▶ [Work to be completed] Everything in the records is to be written out exactly, except the pictures.

▶ [Given information]
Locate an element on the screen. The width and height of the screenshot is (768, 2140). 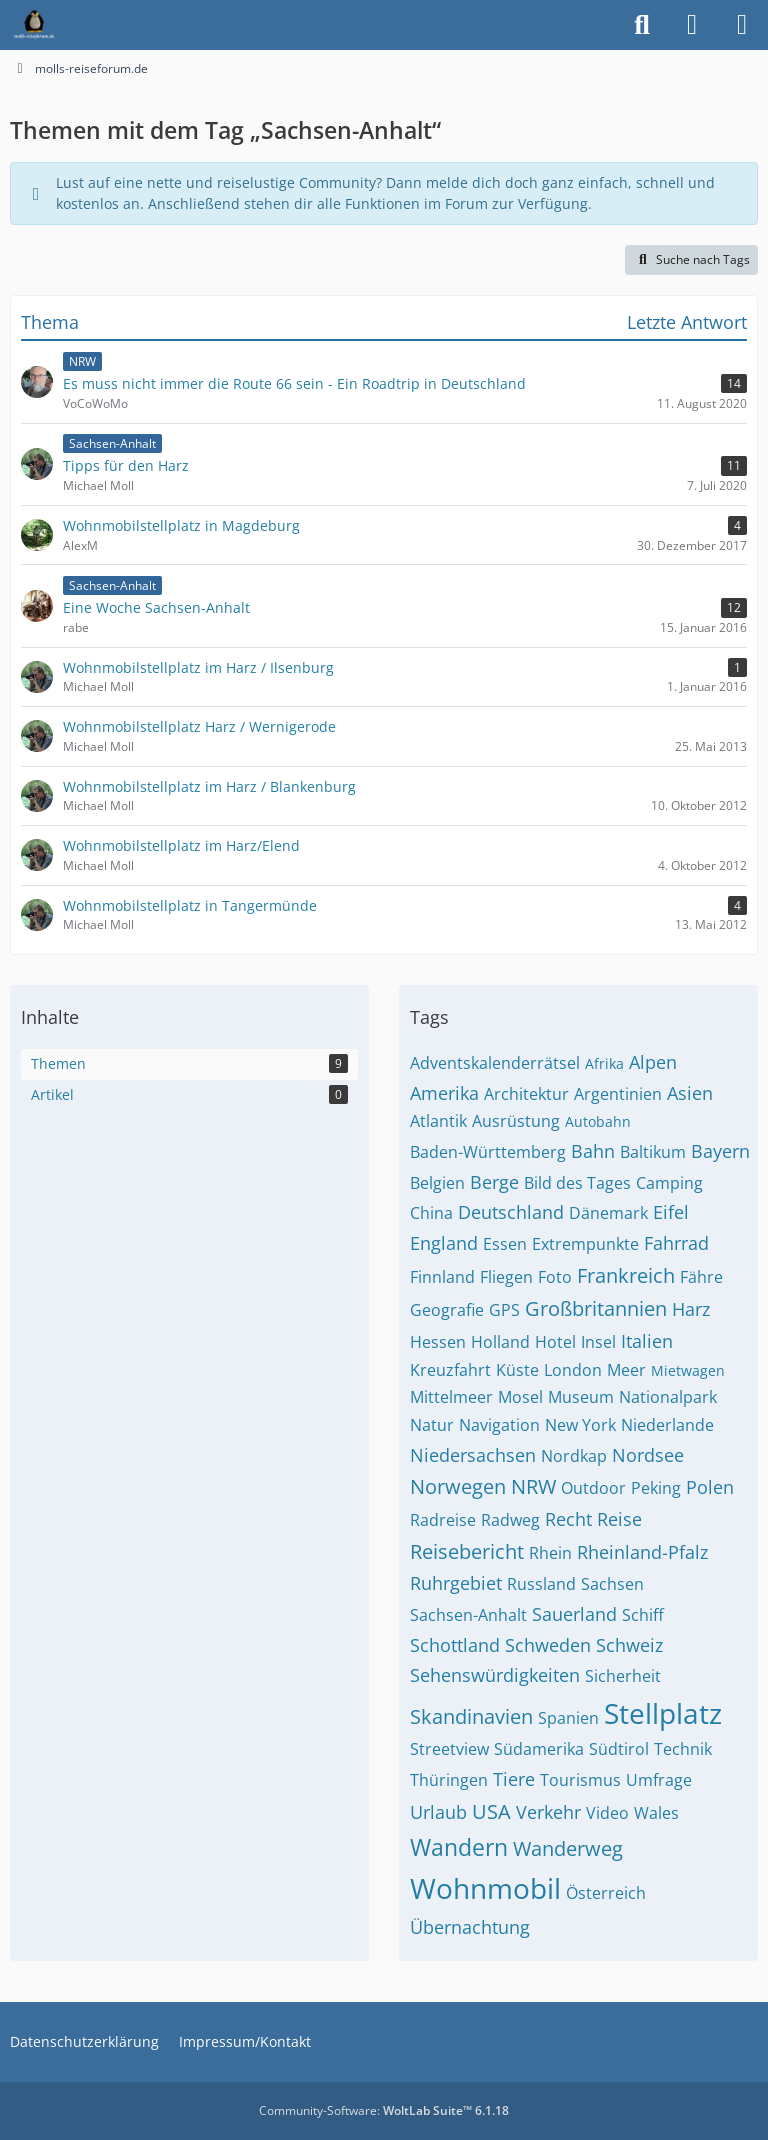
Frankreich is located at coordinates (626, 1275).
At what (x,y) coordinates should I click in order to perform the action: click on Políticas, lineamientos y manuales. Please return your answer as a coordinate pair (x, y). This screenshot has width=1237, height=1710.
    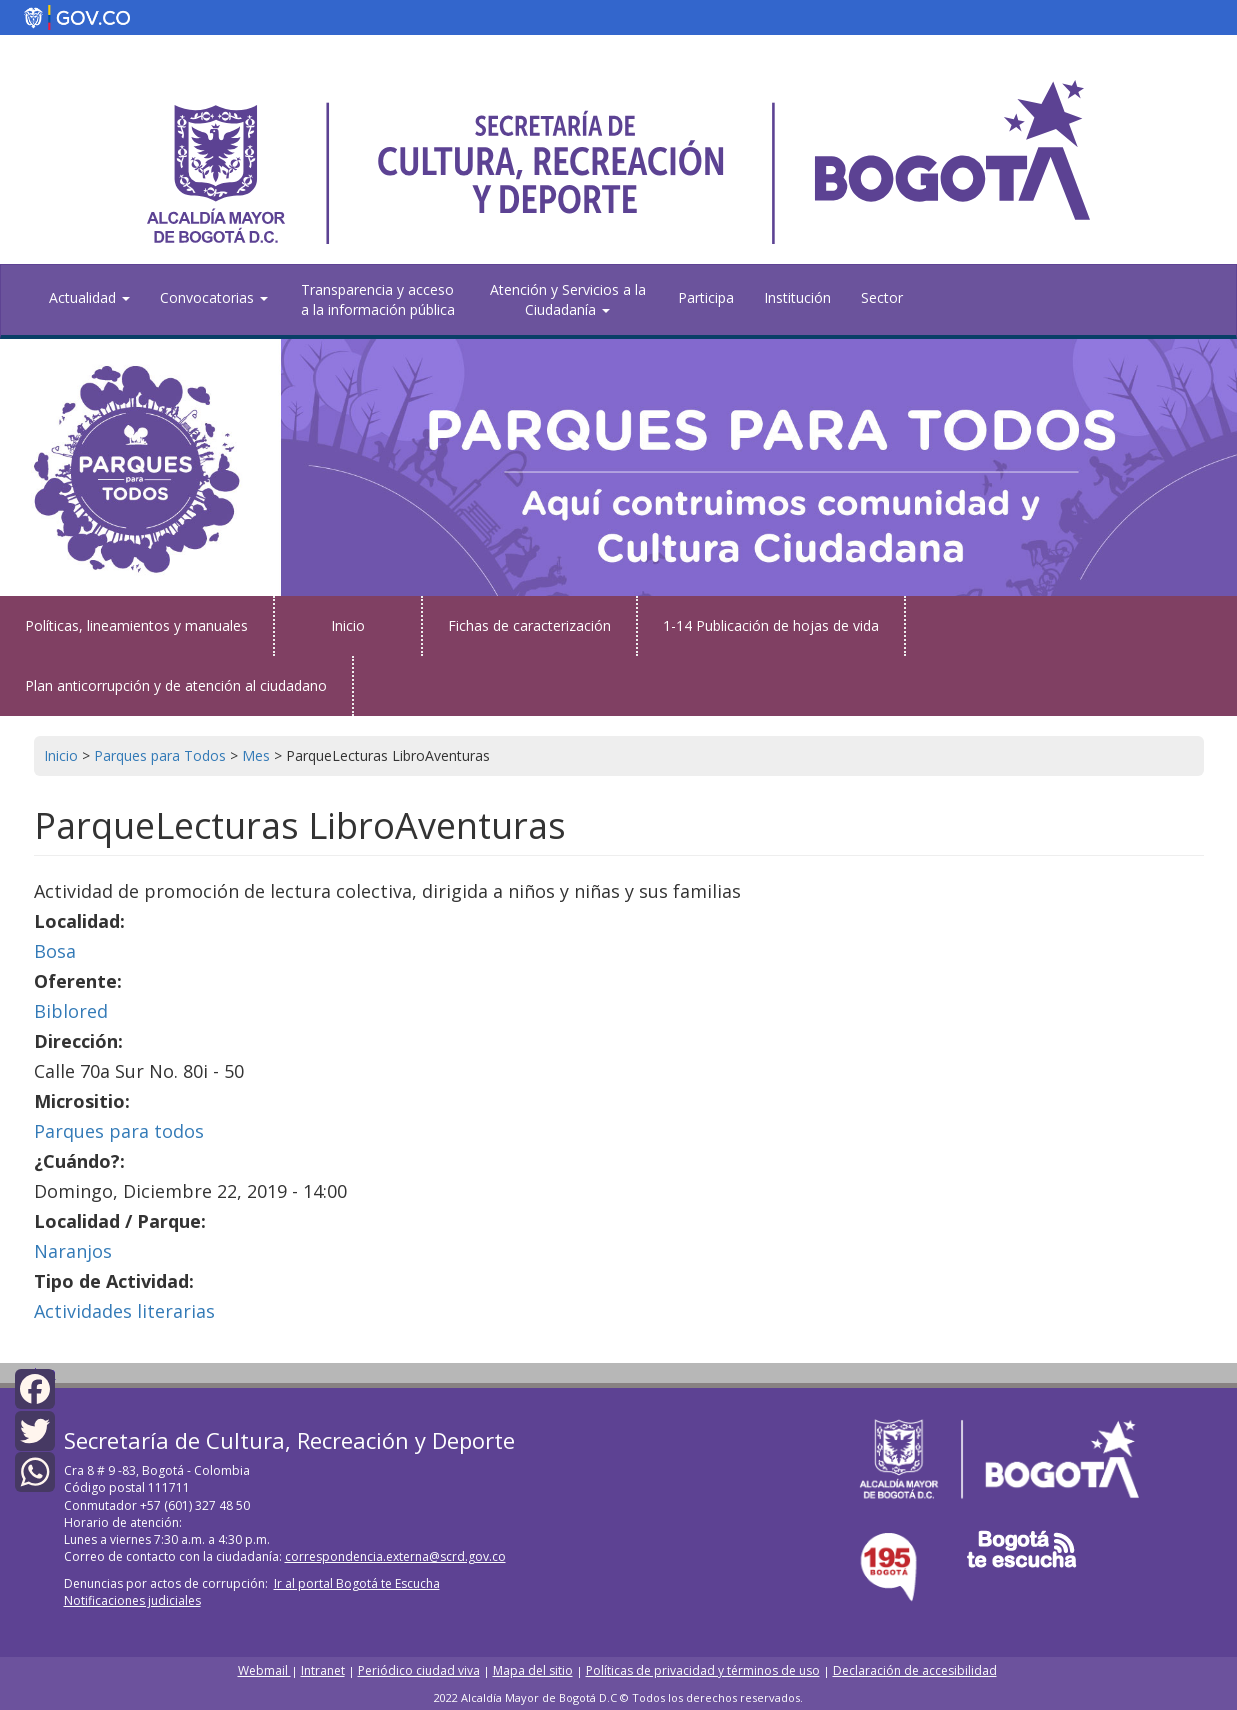
    Looking at the image, I should click on (136, 625).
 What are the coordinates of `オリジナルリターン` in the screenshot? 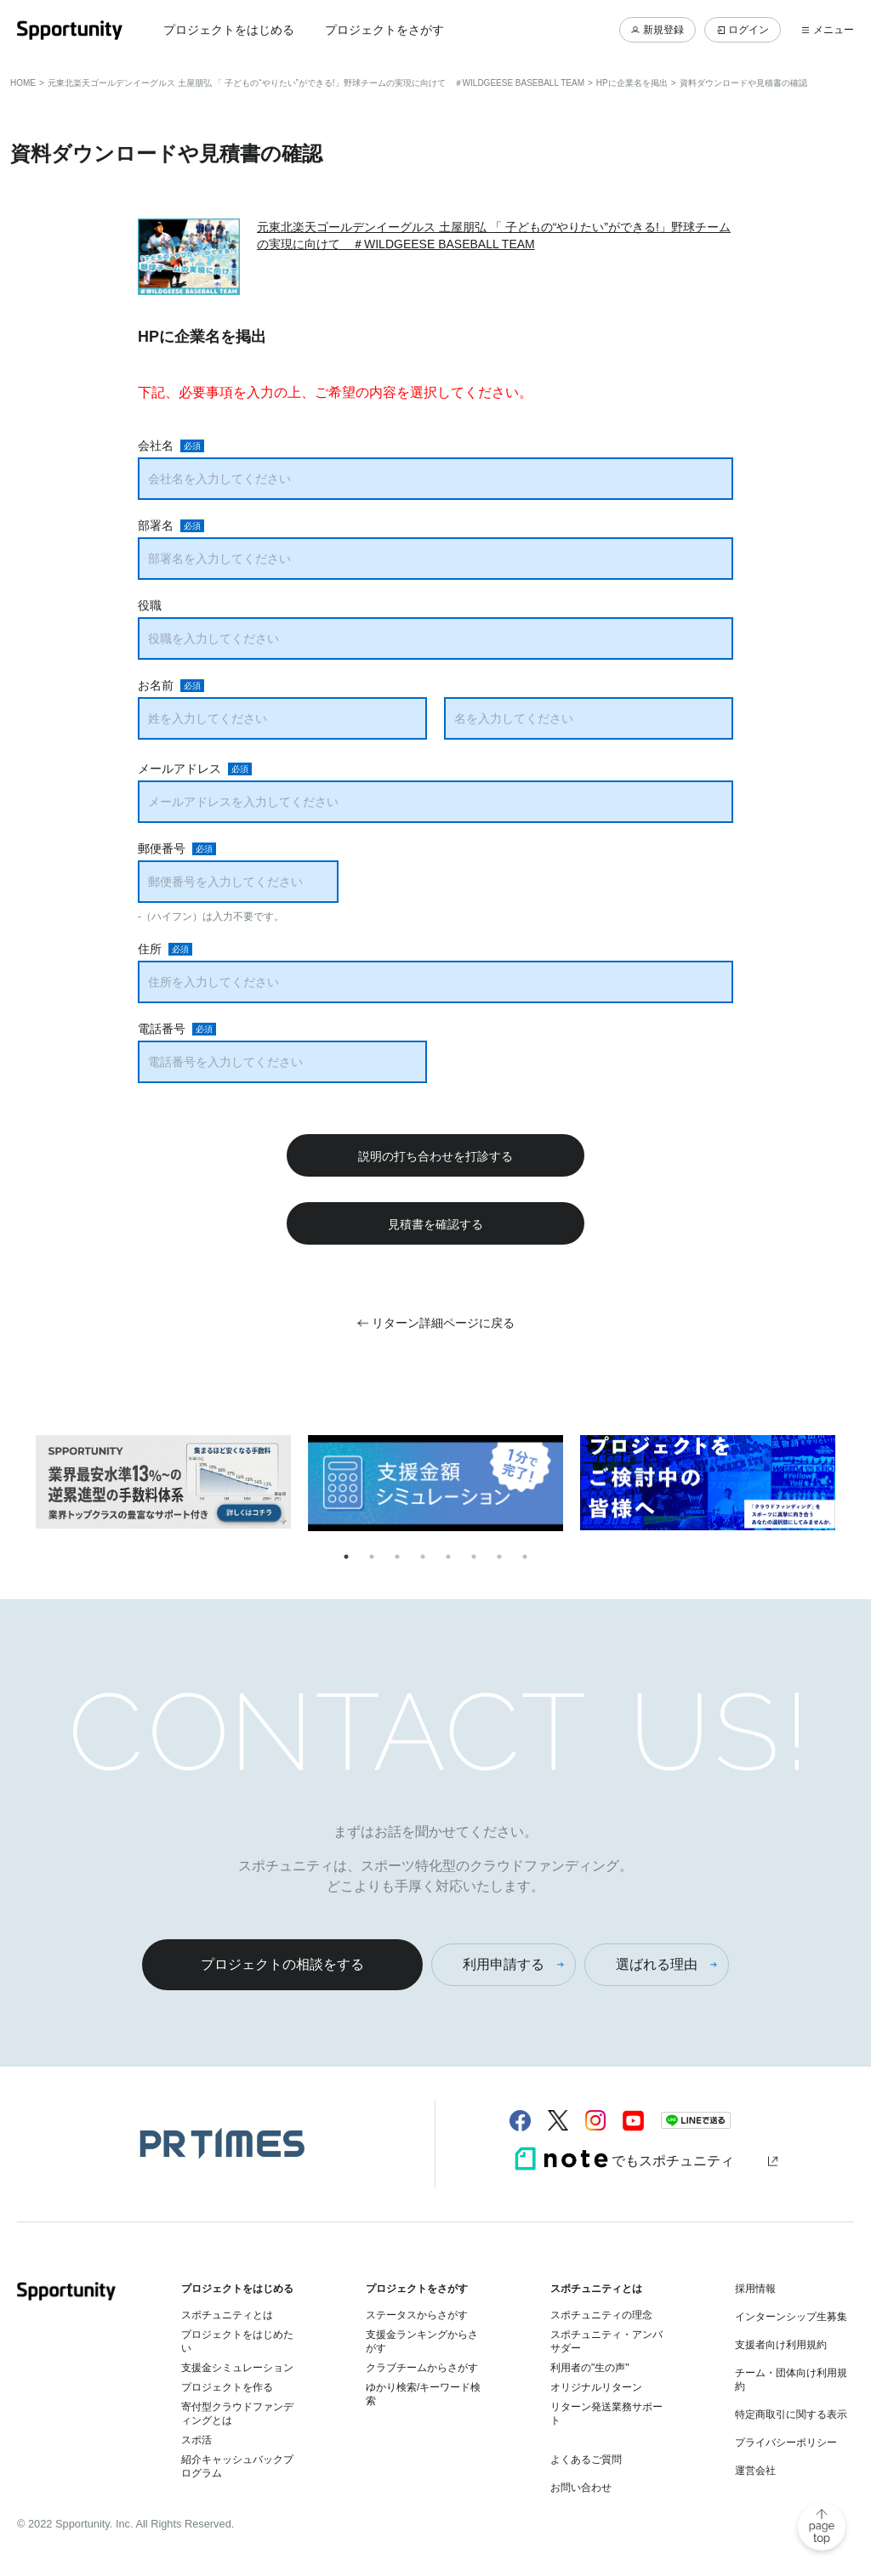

▶ [Answer to the exercise]
Locate an element on the screen. The width and height of the screenshot is (768, 2140). 
Frankreich is located at coordinates (626, 1275).
At what (x,y) coordinates should I click in order to perform the action: click on Políticas, lineamientos y manuales. Please return your answer as a coordinate pair (x, y). This screenshot has width=1237, height=1710.
    Looking at the image, I should click on (136, 625).
 What are the coordinates of `オリジナルリターン` in the screenshot? 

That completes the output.